An example of a typical mission in Suicide Squad Kill the Justice League

Instead, what we get is the same side quest of taking out installations over and over again. Riddler quests return, where you try to solve environmental riddles. They are a nice change of pace when the story starts to feel tiresome. But once that runs out, you are stuck in the same mission loop, so you can get some materials to upgrade your arsenal.

You also have the support team side-quest missions that improve their services to you. But again, they have no variety whatsoever. It’s saddening to think that such a great environment and overall premise were wasted on such a dull gameplay loop. The endgame content also doesn’t help with the problems.

The problem here is that Suicide Squad: Kill the Justice League follows the template of a typical live-service game while costing a fortune. However, it does not try to reinvent the live-service formula at all. It does the same old things we’ve seen in similar titles, and after a while, you have nothing to enjoy.

Graphics and Performance

Now, we tested the game on our usual gaming setup used for most of our reviews, and here are the specifications of our gaming rig:

Test Setup: CPU: AMD Ryzen 5600
RAM: 8×2 DDR4 RAM @ 3600Mhz
SSD: WD SN570 500GB
Monitor: 1080p

For starters, let’s focus on the visuals of the game. This game arguably has one of the best character models I have seen in any recent video game. The last time I saw such impressive character models with a range of facial expressions was in Hideo Kojima’s Death Stranding (just can’t wait for Death Stranding 2). As such, everyone looks perfect, be it the Justice League, the Squad, or support cast.

Even Metropolis has that bright, upbeat European suburban feel to it. It is similar in scale to that of Gotham in Batman: Arkham Knight but somehow denser. So, here begins our woes with the game’s performance.

We tested the game in two different areas of the map. One that has enough housing but is emptier. The other is at a denser location. At the emptier location, we were easily hitting 75 FPS. When we moved to the denser area, the game consistently hovered between 56 to 70 frames.

During my playthrough, the game had around 28% CPU utilization and over 75% GPU utilization at all times. The number barely moved even when we used DLSS or DLAA. You will need a good GPU and CPU combo to run this game at consistent frame rates.

Suicide Squad: Kill the Justice – Should You Buy It?

I find myself in a weird situation with Suicide Squad: Kill the Justice League. The game has a good story, fun gunplay with traversal, and some decent skill-building. However, our efforts simply feel wasted when Metropolis lacks compelling activities, and the endgame feels repetitive as well as incomplete.

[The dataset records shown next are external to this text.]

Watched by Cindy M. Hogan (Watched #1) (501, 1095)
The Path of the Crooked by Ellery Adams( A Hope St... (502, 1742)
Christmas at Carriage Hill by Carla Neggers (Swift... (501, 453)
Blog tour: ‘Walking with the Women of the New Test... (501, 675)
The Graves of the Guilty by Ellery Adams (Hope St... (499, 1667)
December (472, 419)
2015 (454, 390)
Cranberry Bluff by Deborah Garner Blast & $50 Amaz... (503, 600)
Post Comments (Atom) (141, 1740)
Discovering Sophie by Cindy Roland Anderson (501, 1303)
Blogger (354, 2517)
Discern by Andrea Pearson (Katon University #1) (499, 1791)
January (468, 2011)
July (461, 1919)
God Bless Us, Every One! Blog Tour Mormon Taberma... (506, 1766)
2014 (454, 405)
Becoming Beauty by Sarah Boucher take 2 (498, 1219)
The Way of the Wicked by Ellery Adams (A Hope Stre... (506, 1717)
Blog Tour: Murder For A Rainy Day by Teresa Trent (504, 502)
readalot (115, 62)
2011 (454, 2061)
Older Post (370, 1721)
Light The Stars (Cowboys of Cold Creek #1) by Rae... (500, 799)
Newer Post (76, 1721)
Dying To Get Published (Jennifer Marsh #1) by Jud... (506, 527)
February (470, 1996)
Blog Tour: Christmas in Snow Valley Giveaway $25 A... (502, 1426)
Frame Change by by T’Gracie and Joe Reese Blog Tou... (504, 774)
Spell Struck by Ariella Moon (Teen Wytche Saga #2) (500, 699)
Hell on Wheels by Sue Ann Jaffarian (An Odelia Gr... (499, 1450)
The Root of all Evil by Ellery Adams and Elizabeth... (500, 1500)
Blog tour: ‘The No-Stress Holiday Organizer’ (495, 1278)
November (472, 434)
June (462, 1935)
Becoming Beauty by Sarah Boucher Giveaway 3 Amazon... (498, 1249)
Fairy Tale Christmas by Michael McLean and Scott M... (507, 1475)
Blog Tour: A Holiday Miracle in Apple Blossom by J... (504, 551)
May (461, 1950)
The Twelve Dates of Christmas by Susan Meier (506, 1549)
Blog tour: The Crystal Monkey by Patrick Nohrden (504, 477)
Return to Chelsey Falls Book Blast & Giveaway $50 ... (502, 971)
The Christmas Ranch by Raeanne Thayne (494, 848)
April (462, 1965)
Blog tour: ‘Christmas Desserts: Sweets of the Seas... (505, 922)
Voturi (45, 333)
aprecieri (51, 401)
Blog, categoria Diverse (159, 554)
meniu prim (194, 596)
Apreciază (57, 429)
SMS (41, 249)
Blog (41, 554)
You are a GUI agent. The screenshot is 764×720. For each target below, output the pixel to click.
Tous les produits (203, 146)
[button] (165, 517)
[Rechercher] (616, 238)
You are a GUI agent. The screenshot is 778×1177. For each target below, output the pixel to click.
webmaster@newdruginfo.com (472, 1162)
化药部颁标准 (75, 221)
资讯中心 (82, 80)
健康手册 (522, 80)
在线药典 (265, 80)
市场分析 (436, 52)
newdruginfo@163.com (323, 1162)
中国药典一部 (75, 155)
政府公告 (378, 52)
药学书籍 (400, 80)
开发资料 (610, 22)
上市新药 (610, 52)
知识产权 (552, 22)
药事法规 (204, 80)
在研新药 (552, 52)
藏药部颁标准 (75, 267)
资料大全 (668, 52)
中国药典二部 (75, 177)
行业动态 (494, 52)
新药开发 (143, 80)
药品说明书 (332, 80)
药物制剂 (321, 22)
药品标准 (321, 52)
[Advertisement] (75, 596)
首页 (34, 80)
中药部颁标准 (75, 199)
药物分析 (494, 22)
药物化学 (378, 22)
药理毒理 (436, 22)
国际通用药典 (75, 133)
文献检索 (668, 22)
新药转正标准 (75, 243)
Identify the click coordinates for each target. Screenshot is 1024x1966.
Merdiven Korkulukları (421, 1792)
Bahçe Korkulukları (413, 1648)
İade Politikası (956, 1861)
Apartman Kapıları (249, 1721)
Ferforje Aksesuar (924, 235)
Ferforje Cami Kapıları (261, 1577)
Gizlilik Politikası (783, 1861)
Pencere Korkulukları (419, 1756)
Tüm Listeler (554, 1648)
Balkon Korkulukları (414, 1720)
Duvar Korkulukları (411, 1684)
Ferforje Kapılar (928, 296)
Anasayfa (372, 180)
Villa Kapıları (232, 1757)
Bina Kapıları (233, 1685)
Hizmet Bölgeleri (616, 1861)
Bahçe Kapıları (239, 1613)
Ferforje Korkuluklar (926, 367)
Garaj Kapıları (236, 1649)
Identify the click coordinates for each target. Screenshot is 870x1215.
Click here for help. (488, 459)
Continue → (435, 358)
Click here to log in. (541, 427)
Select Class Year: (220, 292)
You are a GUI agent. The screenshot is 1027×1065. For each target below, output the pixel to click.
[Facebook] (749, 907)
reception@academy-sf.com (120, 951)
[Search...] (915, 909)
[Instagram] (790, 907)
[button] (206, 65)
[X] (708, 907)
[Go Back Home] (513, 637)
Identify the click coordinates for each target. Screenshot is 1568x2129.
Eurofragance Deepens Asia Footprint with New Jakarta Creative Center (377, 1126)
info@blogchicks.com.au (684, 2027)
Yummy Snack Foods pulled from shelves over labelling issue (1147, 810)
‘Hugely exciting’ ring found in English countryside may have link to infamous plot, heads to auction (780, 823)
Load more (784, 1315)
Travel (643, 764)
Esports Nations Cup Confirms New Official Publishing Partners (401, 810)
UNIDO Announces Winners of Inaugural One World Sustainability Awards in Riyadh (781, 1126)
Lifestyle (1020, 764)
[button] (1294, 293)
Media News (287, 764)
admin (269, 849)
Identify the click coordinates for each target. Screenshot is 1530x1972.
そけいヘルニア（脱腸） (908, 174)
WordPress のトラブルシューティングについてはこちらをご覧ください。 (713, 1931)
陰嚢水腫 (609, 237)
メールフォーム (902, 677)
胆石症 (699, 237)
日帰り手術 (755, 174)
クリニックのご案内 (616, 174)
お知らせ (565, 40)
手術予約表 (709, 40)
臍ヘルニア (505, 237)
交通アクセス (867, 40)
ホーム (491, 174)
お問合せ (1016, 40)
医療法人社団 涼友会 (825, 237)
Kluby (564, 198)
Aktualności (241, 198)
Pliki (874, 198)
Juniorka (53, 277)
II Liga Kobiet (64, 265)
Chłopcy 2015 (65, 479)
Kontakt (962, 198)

While I can still make my peace with killing Batman the way they did, there’s something about a mismatch of trying to make this game what it was supposed to be and what it is that gets me.

If Rocksteady Games focused on making this a single-player open-world action-adventure game, it could’ve been amazing. Unfortunately, the live service features and gameplay design are what stunt the game’s true potential. Ultimately, Kill the Justice League is a combination of two good features that don’t end up being great.

For now, we suggest picking Suicide Squad: Kill the Justice League during a sale. Or when the devs add some impressive content to the game. At its current price of $70, it’s a no-go from Beebom.

Pros and Cons
The Pros
Great cast of characters with a lot of soul
Character models look impressive
Gunplay and traversal are fun
The Cons
Moment-to-moment gameplay is stale
No compelling side missions
Endgame content is bland, leaving lot to be desired
Final Verdict
Suicide Squad: Kill the Justice League
Rocksteady's first game in over a decade is a serious case of trying to cash into the live-service phenomena, while barely scratching that surface or doing anything new with the genre. While Suicide Squad: Kill the Justice League does a great job with its story, cast of character, and traversal, everything falls apart when you realize how barebones everything else is in the game.